Suatu hari, seorang Ayah menugaskan kedua putranya, Kakak dan Adik untuk berlomba hal kecepatan mengupas kulit kacang. Dalam ajang lomba itu, tampak sang Adik justru lebih sigap daripada sang Kakak.
Menyaksikan keadaan itu, maka seseorang pun segera membisikkan sesuatu ke telinga Kakak, bagaimana caranya agar proses pengupasan kulit kacang itu dapat dilakukan dengan cepat. Setelah itu, Kakak segera mempraktikan cara baru. Alhasil, kini dia mengungguli Adiknya.
Setelah menuntaskan perlombaan itu, ia segera menghadap pada Ayah untuk melaporkan hal kemenangannya itu. Tapi tampak wajah Ayahnya justru tanpa ekspresi kegembiraan. Malah, ia ditugaskan untuk menyampaikan rahasia itu kepada Adiknya.
Di depan Ayahnya, disampaikannya rahasia itu kepada Adik, bahwa “Masukkan semua kacang itu ke dalam air mendidih. Rendam sesaat, kemudian kupaslah.”

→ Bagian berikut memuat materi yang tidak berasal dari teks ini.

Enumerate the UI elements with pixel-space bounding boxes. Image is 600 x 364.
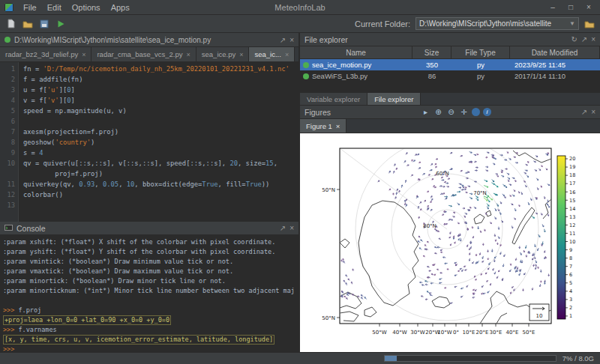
save-icon[interactable] — [38, 17, 50, 30]
explorer-tab-variable-explorer[interactable]: Variable explorer — [300, 93, 368, 105]
undock-console-icon[interactable]: ↗ — [280, 224, 286, 232]
quiver-arrow — [396, 168, 398, 170]
run-script-icon[interactable] — [54, 17, 67, 30]
new-script-icon[interactable] — [4, 17, 17, 30]
column-header-name[interactable]: Name — [300, 46, 412, 58]
quiver-arrow — [459, 183, 462, 185]
quiver-arrow — [431, 198, 433, 201]
menu-edit[interactable]: Edit — [42, 1, 67, 13]
line-number: 12 — [0, 189, 15, 200]
identify-icon[interactable]: i — [483, 108, 491, 116]
column-header-file-type[interactable]: File Type — [452, 46, 510, 58]
zoom-in-icon[interactable]: ⊕ — [434, 107, 443, 117]
close-console-icon[interactable]: × — [290, 224, 294, 232]
quiver-arrow — [527, 161, 529, 163]
combo-dropdown-icon[interactable]: ▼ — [569, 20, 575, 27]
maximize-button[interactable]: □ — [562, 1, 579, 13]
editor-tab[interactable]: sea_ic...× — [249, 47, 295, 61]
grid-label: 60°N — [436, 171, 449, 177]
full-extent-icon[interactable] — [472, 108, 480, 116]
line-number: 7 — [0, 127, 15, 137]
figure-tab-close-icon[interactable]: × — [336, 122, 340, 130]
line-number: 3 — [0, 85, 15, 95]
undock-figures-icon[interactable]: ↗ — [581, 108, 587, 116]
quiver-arrow — [348, 279, 350, 280]
code-line: geoshow('country') — [23, 137, 298, 148]
select-arrow-icon[interactable]: ▸ — [421, 107, 430, 117]
refresh-icon[interactable]: ↻ — [571, 35, 577, 43]
menu-options[interactable]: Options — [67, 1, 106, 13]
quiver-arrow — [544, 196, 545, 198]
colorbar-tick-label: 13 — [569, 214, 575, 220]
x-tick-label: 40°W — [392, 330, 406, 336]
browse-folder-icon[interactable] — [583, 17, 596, 30]
quiver-arrow — [514, 189, 516, 191]
figure-tab[interactable]: Figure 1 × — [300, 119, 346, 133]
x-tick-label: 0° — [453, 330, 459, 336]
quiver-arrow — [514, 208, 516, 211]
quiver-arrow — [508, 180, 509, 181]
quiver-arrow — [525, 164, 527, 166]
quiver-arrow — [441, 180, 444, 181]
open-folder-icon[interactable] — [21, 17, 34, 30]
console-output[interactable]: :param xshift: (*float*) X shift of the … — [0, 235, 298, 352]
tab-close-icon[interactable]: × — [285, 51, 289, 58]
quiver-arrow — [508, 158, 511, 160]
menu-file[interactable]: File — [18, 1, 42, 13]
quiver-arrow — [525, 246, 526, 249]
quiver-arrow — [512, 178, 515, 179]
undock-explorer-icon[interactable]: ↗ — [581, 35, 587, 43]
quiver-arrow — [395, 197, 397, 199]
zoom-out-icon[interactable]: ⊖ — [446, 107, 456, 117]
close-figures-icon[interactable]: × — [591, 108, 596, 116]
console-line: +proj=laea +lon_0=0 +lat_0=90 +x_0=0 +y_… — [3, 315, 296, 325]
code-line: quiverkey(qv, 0.93, 0.05, 10, bbox=dict(… — [23, 179, 298, 189]
figure-canvas[interactable]: 50°W40°W30°W20°W10°W0°10°E20°E30°E40°E50… — [300, 133, 600, 352]
current-folder-combo[interactable]: D:\Working\MIScript\Jython\mis\satellite… — [416, 17, 579, 30]
x-tick-label: 20°E — [476, 330, 489, 336]
close-button[interactable]: × — [580, 1, 597, 13]
quiver-arrow — [474, 276, 476, 277]
code-editor[interactable]: 12345678910 111213 fn = 'D:/Temp/nc/icem… — [0, 62, 298, 222]
tab-close-icon[interactable]: × — [239, 51, 243, 58]
console-line: :param xshift: (*float*) X shift of the … — [3, 237, 296, 247]
code-area[interactable]: fn = 'D:/Temp/nc/icemotion_daily_nh_25km… — [19, 62, 298, 222]
pan-icon[interactable]: ✛ — [459, 107, 469, 117]
quiver-arrow — [500, 252, 502, 254]
quiver-arrow — [440, 193, 442, 195]
quiver-arrow — [442, 186, 445, 187]
graticule-lines — [340, 138, 538, 321]
quiver-arrow — [517, 269, 518, 272]
quiver-arrow — [476, 254, 477, 256]
app-logo-icon — [4, 3, 14, 12]
quiver-arrow — [500, 154, 503, 156]
code-line: s = 4 — [23, 148, 298, 158]
editor-tab[interactable]: radar_cma_base_vcs_2.py× — [92, 47, 196, 61]
column-header-date-modified[interactable]: Date Modified — [510, 46, 600, 58]
main-area: D:\Working\MIScript\Jython\mis\satellite… — [0, 33, 600, 352]
file-row[interactable]: SeaWiFS_L3b.py86py2017/1/14 11:10 — [300, 70, 600, 82]
tab-close-icon[interactable]: × — [187, 51, 190, 58]
file-row[interactable]: sea_ice_motion.py350py2023/9/25 11:45 — [300, 59, 600, 70]
x-tick-label: 30°E — [490, 330, 502, 336]
quiver-arrow — [494, 193, 496, 195]
explorer-tab-file-explorer[interactable]: File explorer — [368, 93, 421, 105]
quiver-arrow — [487, 207, 488, 210]
quiver-arrow — [453, 212, 455, 213]
close-editor-icon[interactable]: × — [290, 36, 294, 44]
quiver-arrow — [460, 156, 463, 157]
undock-editor-icon[interactable]: ↗ — [280, 36, 286, 44]
menu-apps[interactable]: Apps — [106, 1, 135, 13]
minimize-button[interactable]: – — [544, 1, 561, 13]
editor-tab[interactable]: radar_bz2_3d_relief.py× — [0, 47, 92, 61]
quiver-arrow — [344, 296, 346, 297]
close-explorer-icon[interactable]: × — [591, 35, 596, 43]
column-header-size[interactable]: Size — [412, 46, 452, 58]
colorbar-tick-label: 11 — [569, 231, 575, 237]
colorbar-tick-label: 10 — [569, 239, 575, 245]
quiver-arrow — [444, 223, 446, 225]
tab-close-icon[interactable]: × — [82, 51, 86, 58]
line-number: 2 — [0, 74, 15, 85]
editor-tab[interactable]: sea_ice.py× — [196, 47, 250, 61]
quiver-arrow — [430, 169, 433, 171]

Lalu Ayah itu bertanya, “Apakah cara yang baik ini hasil dari pikiranmu sendiri?” Maka, dalam keraguan ia menyahut, “Ya.” Maka, seketika itu, sang Ayah jadi sangat kecewa. Lalu disuruhnya kedua putranya itu meninggalkannya sendirian.

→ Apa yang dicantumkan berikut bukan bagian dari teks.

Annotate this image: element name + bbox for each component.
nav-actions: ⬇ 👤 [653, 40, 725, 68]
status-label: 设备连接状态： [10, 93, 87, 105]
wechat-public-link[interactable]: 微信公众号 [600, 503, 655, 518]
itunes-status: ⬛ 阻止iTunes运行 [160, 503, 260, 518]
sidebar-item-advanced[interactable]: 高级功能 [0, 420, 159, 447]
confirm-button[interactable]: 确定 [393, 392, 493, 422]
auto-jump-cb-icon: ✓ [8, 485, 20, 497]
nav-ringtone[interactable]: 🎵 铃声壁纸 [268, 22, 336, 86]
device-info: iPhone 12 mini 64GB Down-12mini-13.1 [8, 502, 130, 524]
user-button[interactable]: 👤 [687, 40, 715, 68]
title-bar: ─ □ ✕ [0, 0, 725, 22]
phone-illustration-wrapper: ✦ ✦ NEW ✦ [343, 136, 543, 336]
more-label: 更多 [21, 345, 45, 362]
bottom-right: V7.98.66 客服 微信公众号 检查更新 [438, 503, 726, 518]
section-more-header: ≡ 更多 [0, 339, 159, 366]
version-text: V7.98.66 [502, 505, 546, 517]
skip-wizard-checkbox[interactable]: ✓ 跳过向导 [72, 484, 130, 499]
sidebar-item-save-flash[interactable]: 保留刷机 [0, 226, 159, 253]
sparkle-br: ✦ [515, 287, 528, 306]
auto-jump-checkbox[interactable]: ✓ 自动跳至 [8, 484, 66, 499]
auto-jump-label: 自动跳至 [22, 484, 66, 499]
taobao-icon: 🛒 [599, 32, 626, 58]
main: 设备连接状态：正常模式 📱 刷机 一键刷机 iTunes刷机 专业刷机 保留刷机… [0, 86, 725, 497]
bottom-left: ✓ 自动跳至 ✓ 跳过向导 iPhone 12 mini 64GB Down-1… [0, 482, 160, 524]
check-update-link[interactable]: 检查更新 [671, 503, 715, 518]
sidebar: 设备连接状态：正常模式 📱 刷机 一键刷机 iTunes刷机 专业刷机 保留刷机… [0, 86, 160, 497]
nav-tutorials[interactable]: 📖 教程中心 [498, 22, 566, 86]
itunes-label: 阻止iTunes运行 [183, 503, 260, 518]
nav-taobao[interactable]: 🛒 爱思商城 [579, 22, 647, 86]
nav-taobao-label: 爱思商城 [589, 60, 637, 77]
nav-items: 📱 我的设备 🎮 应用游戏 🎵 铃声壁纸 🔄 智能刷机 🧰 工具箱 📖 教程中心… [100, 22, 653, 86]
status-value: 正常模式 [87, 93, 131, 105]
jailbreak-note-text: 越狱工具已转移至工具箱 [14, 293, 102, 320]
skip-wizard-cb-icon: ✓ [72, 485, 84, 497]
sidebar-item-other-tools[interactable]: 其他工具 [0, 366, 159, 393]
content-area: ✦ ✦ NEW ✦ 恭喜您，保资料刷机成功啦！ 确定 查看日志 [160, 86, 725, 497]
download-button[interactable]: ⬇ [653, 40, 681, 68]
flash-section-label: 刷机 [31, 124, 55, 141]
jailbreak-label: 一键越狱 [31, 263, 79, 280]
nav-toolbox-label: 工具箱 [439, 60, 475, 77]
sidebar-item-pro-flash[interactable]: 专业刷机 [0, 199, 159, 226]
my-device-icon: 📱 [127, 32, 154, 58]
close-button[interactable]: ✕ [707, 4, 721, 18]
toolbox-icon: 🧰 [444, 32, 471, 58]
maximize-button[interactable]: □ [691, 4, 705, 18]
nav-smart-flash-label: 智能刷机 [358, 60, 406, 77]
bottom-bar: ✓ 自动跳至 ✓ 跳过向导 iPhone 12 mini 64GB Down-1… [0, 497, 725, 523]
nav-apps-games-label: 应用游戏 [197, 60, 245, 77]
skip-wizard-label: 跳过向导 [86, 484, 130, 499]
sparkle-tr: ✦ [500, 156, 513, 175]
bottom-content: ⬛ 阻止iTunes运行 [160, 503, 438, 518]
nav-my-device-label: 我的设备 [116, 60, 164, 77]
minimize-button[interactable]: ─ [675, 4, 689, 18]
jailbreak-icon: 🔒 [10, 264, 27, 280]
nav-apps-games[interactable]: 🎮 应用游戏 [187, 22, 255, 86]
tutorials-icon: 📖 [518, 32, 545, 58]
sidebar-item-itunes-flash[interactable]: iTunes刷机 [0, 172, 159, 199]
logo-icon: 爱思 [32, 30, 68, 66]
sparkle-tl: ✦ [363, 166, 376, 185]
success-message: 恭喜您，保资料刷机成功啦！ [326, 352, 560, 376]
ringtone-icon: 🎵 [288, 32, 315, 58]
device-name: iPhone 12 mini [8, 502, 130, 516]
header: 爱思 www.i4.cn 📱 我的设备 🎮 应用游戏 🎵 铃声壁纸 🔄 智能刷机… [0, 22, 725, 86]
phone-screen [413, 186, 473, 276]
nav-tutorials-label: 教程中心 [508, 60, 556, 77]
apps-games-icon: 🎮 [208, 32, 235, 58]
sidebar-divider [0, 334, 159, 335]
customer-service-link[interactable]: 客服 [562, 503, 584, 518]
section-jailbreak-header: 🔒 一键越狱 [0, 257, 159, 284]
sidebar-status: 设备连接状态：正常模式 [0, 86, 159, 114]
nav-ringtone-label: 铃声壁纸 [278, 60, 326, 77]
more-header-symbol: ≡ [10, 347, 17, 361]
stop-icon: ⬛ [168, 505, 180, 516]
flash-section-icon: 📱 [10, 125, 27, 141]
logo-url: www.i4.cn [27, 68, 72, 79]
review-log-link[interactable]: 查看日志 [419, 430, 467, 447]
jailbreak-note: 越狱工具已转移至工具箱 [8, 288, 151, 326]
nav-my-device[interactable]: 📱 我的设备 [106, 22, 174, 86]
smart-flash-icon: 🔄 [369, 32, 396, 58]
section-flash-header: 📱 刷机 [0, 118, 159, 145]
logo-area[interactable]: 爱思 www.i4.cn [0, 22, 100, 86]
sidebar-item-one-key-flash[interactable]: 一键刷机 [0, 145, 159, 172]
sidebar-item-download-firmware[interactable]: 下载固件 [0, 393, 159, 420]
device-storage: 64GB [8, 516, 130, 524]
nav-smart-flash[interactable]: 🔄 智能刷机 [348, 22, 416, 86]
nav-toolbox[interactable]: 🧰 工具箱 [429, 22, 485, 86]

Setiba di kamarnya, Kakak itu mulai ragu dan gelisah, karena sikap ketidakjujurannya itu. Maka, ia segera menemui Ayahnya dan berkata, bahwa ia telah membohongi Ayahnya.
Kini sang Ayah tersenyum gembira dan tegas mengajarkan kepada Kakak, bahwa “Kejujuran adalah hal yang paling dibutuhkan untuk hidupmu dan orang-orang di sekitarmu. Jika sejak kecil kamu sudah belajar membohongi hati nurani sendiri, kelak ketika kamu besar, hati nuranimu akan kebal terhadap semua peringatan yang pernah kamu terima. Bahkan kamu akan jadi orang yang tanpa ragu-ragu membuat orang lain dan dirimu sendiri susah.”
Dengan wajah arif dan bersikap tenang Ayah menjelaskan, bahwa seseorang yang tadi membisikkan rahasia, bagaimana cara agar dapat cepat dan mudah mengupas kacang adalah atas suruhan Ayah. Tujuannya adalah untuk menguji sikap kejujuran Kakak.
Di balik itu, agar kelak, jika putranya jadi seorang pemimpin, maka boleh menggunakan pendekatan itu untuk menguji kejujuran dari setiap bawahannya.
(Kornelius Sabar)
Chinese Inspirative Stories.
Amanat bagi Kita Hari ini
Sungguh terberkati dan terpujilah Anda, jika orangtuamu telah mendidikmu soal “pentingnya sikap kejujuran di dalam praktik hidupmu kelak.”
Alangkah hancur dan remuknya nilai-nilai luhur dalam praktik kehidupan kita, tatkala dunia kita kini, justru menjejali isi kepala dan nurani suci kita dengan sikap kebohongan serta ketidakjujuran.
Apa artinya nilai kesuksesan dan kegemerlapan hidup Anda, jika ternyata pernik-pernik hidupmu itu, justru dibangun di atas dasar tanah berpasir alias di atas pondasi kebohongan?
Mari, menapakkan tumit-tumit kaki kita di atas tebing karang kebenaran dan kejujuran sejati!